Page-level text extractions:

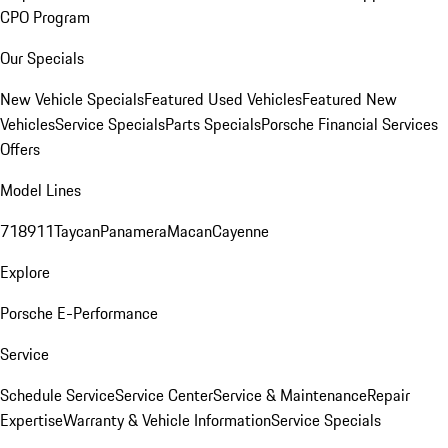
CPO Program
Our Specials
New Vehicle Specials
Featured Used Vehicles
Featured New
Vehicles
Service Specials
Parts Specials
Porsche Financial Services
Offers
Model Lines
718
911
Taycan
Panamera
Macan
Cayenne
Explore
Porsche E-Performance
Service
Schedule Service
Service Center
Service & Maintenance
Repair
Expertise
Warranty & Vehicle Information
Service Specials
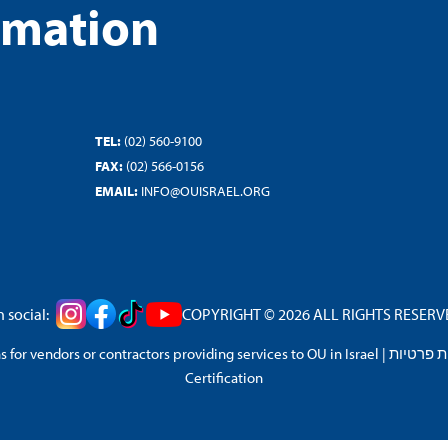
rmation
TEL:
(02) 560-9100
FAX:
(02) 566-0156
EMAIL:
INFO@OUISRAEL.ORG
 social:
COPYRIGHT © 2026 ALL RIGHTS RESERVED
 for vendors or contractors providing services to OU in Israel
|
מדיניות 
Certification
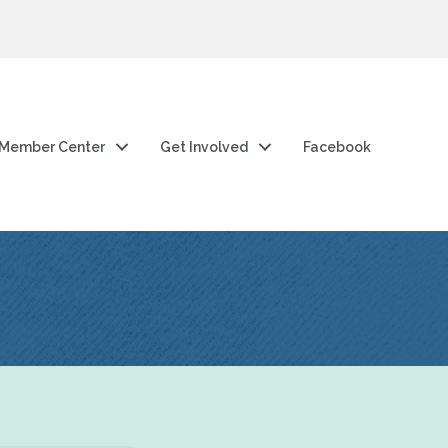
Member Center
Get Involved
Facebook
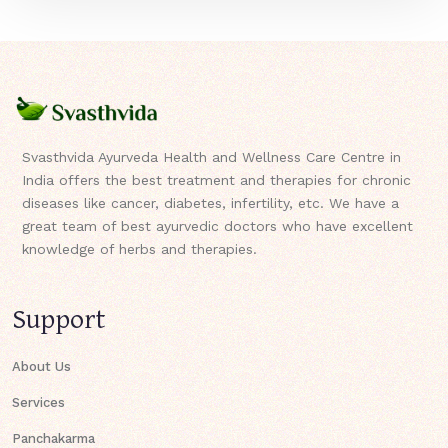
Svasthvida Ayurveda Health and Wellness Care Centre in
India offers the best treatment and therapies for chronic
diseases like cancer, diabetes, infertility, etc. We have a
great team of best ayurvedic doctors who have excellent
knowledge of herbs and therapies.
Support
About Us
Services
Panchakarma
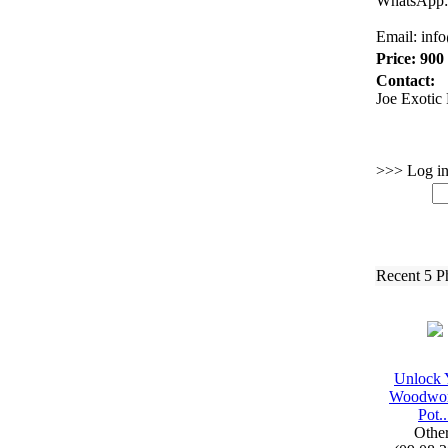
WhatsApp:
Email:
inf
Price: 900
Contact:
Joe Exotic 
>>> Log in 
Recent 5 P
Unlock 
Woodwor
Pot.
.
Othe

--

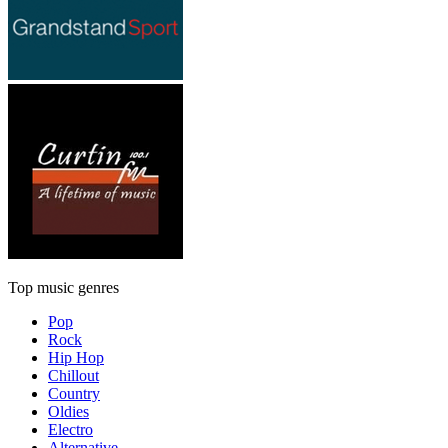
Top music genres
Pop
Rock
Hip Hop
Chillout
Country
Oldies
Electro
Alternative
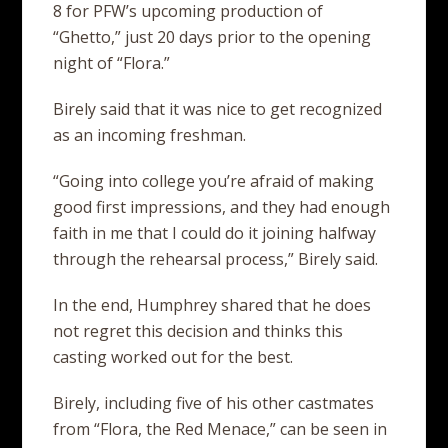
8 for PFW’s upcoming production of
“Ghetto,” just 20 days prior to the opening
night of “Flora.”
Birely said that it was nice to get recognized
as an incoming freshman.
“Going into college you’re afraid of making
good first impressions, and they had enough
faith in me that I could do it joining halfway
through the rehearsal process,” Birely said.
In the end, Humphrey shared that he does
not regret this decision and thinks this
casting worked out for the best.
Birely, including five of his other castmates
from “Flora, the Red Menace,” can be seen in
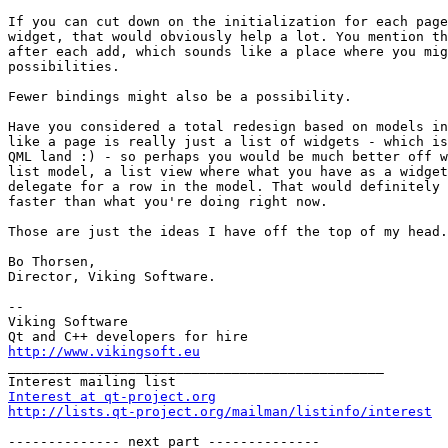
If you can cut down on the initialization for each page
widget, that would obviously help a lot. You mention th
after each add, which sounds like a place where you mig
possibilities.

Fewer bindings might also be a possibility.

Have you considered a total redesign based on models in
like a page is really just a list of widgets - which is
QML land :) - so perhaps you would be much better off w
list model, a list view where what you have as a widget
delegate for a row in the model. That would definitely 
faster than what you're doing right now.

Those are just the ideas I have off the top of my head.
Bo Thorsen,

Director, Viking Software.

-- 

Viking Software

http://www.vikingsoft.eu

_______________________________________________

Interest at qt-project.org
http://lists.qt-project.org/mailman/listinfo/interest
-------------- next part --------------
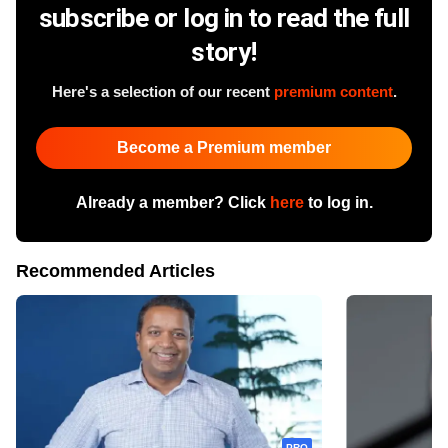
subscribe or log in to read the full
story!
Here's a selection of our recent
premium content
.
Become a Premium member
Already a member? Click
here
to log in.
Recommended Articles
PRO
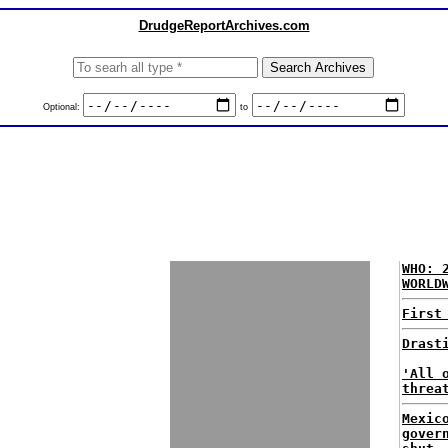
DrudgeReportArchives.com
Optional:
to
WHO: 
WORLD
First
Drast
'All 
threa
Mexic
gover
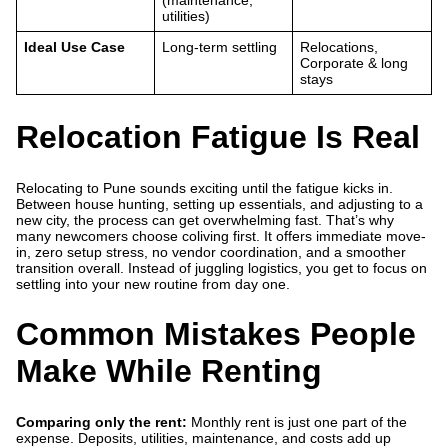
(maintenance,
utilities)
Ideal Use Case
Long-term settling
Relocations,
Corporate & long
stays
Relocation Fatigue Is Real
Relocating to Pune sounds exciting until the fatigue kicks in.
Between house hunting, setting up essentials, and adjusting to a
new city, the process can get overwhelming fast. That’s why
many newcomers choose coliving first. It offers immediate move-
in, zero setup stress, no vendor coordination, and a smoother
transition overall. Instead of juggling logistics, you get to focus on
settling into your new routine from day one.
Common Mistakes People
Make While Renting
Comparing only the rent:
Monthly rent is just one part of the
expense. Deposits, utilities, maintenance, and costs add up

...

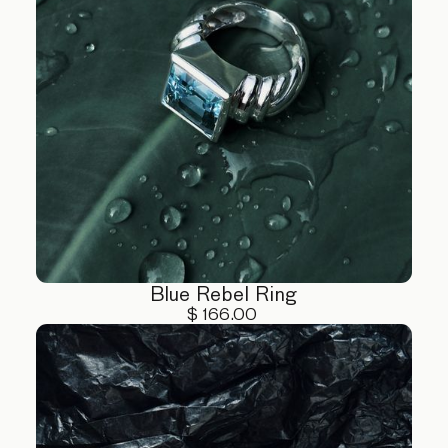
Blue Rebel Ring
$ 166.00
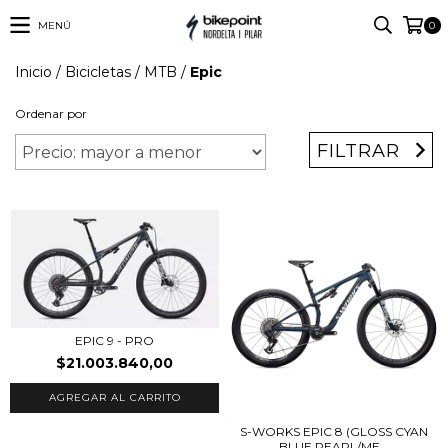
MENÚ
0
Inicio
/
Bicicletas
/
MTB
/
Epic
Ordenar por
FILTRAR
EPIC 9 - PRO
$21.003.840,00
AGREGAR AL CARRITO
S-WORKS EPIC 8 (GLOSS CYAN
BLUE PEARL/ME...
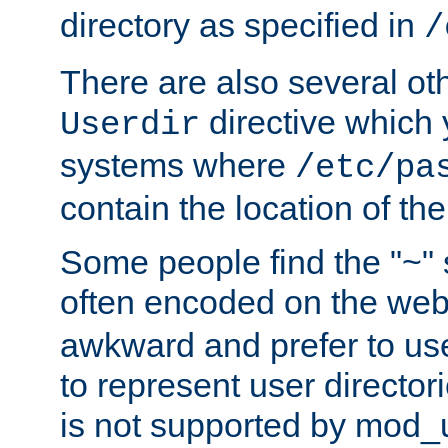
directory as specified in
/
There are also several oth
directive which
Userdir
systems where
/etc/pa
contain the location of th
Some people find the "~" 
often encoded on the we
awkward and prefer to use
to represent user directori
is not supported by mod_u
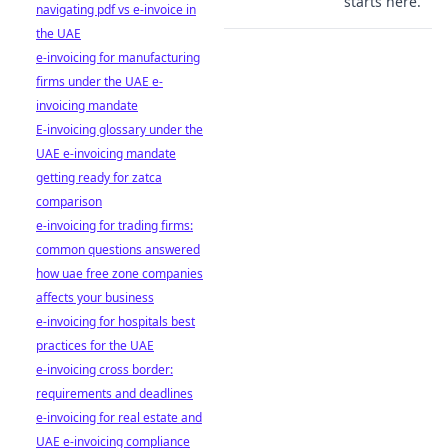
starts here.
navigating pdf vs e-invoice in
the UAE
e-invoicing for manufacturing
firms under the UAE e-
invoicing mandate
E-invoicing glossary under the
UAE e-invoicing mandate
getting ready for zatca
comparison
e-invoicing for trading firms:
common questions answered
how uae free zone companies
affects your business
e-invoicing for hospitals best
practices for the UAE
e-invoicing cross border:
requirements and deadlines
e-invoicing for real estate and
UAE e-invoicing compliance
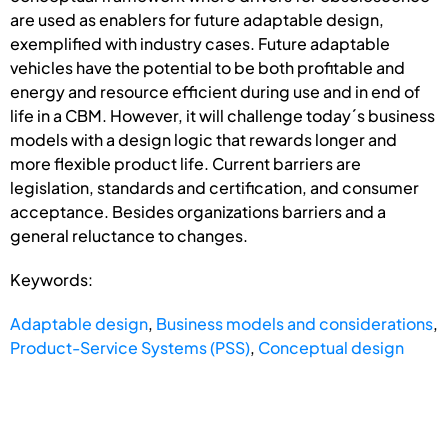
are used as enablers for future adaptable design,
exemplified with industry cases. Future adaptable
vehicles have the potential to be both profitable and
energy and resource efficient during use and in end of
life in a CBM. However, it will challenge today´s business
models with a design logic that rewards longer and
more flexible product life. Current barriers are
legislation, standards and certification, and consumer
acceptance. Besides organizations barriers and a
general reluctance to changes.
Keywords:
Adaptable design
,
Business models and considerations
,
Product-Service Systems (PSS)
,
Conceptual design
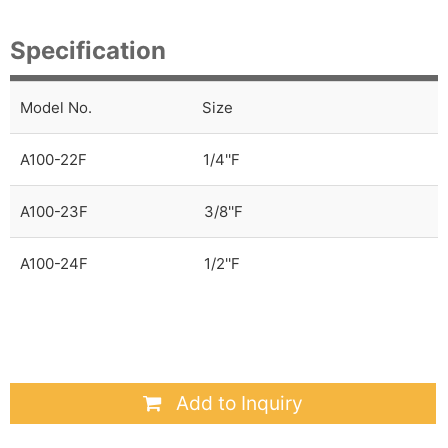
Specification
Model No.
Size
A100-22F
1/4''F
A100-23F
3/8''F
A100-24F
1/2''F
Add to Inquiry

* _TASK GOAL_: Go line by line through the data, copying each one that contains the word "mandate".

* _FINISHED TASK_:
invoicing mandate
UAE e-invoicing mandate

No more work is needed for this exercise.